Se ne discute oggi, ma se ne discuteva anche ieri e con grande attenzione e preoccupazione. Una prova è nel passo seguente, che descrive «la situazione di fatto» come vista e analizzata nelle cause dai dirigenti della allora esistente Direzione generale per l’istruzione classica scientifica e magistrale in un Quaderno del 1984.

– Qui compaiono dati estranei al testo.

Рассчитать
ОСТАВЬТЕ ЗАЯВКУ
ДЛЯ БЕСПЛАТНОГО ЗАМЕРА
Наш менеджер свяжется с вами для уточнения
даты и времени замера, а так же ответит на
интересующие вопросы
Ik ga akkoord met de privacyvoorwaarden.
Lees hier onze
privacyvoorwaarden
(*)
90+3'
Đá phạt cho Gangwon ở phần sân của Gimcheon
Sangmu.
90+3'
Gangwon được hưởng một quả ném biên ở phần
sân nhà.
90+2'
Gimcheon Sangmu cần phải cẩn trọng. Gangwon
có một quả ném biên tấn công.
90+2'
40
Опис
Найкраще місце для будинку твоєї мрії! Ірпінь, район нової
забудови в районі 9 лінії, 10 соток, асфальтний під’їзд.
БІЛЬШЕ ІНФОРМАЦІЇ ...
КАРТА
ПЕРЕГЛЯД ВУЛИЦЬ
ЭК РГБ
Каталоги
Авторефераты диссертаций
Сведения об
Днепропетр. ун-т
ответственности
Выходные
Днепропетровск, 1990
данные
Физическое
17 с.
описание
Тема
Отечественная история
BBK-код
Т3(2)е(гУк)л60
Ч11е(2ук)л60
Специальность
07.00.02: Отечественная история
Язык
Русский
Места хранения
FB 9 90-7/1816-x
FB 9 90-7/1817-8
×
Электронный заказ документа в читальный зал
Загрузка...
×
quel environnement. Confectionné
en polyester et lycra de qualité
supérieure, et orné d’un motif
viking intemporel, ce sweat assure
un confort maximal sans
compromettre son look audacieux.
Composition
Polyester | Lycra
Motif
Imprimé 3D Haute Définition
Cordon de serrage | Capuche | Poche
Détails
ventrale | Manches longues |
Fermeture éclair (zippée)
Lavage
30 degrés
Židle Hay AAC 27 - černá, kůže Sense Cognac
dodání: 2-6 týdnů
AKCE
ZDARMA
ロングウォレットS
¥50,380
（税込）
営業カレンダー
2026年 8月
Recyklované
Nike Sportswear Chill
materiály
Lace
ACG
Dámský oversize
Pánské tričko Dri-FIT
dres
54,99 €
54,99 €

Nessuno può negare che l’attuale livello culturale e professionale dei docenti è, mediamente, sotto il livello di guardia. La gravità della situazione di fatto dipende da vari fattori tra cui:
- le carenze dell’Università, che non ha saputo far fronte alla esplosione quantitativa della richiesta di sapere nell’ultimo ventennio, e la conseguente crisi strutturale, che tuttora le impedisce di attendere non solo alla funzione di centro di ricerca scientifica, ma anche a quella rivolta a preparare culturalmente e professionalmente gli aspiranti all’insegnamento;
- l’insufficienza selettiva degli strumenti di reclutamento degli insegnanti (inflazione delle «leggi assistenziali» che hanno immesso nei ruoli, senza concorsi, la maggior parte dei docenti, oggi, in servizio);
- lo scadimento economico e sociale della professione docente, che determina una carenza qualitativa in coloro che detta professione intraprendono;
- l’eccessivo tempo che si richiede, oggi, all’insegnante per attività collaterali, partecipative o parascolastiche, tempo che egli non può destinare allo studio e all’autoaggiornamento;
- il progresso del sapere, sempre più vertiginoso, che mette la scuola (e, di riflesso, i docenti) in condizioni di arretratezza e di instabilità;
- le riforme di strutture e di contenuti che sono state operate nella scuola media dell’obbligo e quelle più importanti che si stanno delineando per la scuola secondaria superiore e per le scuole elementari.Annali della PI, L'istruzione classica scientifica e magistrale in Italia, 1984
A distanza di quarant’anni, la situazione di fatto, è notevolmente cambiata. Ciascuno può dire la sua, ma sulle cause manca ad analizzarle e indicarle un lavoro autorevole come quello riportato nel Quaderno del 1984. C’è anche, oggettivamente, più di un elemento a complicare la realizzazione di un lavoro simile che presenti la situazione attuale che è molto più complessa a livello normativo ed è piena di contraddizioni; ad esempio, la più lampante: aumenta il numero dei formatori, di coloro cioè che per definizione insegnano ad insegnare e si propongono sempre più per farlo, e diminuisce il numero di quelli che amano insegnare, che vogliono stare nelle classi e che sono incoraggiati a farlo!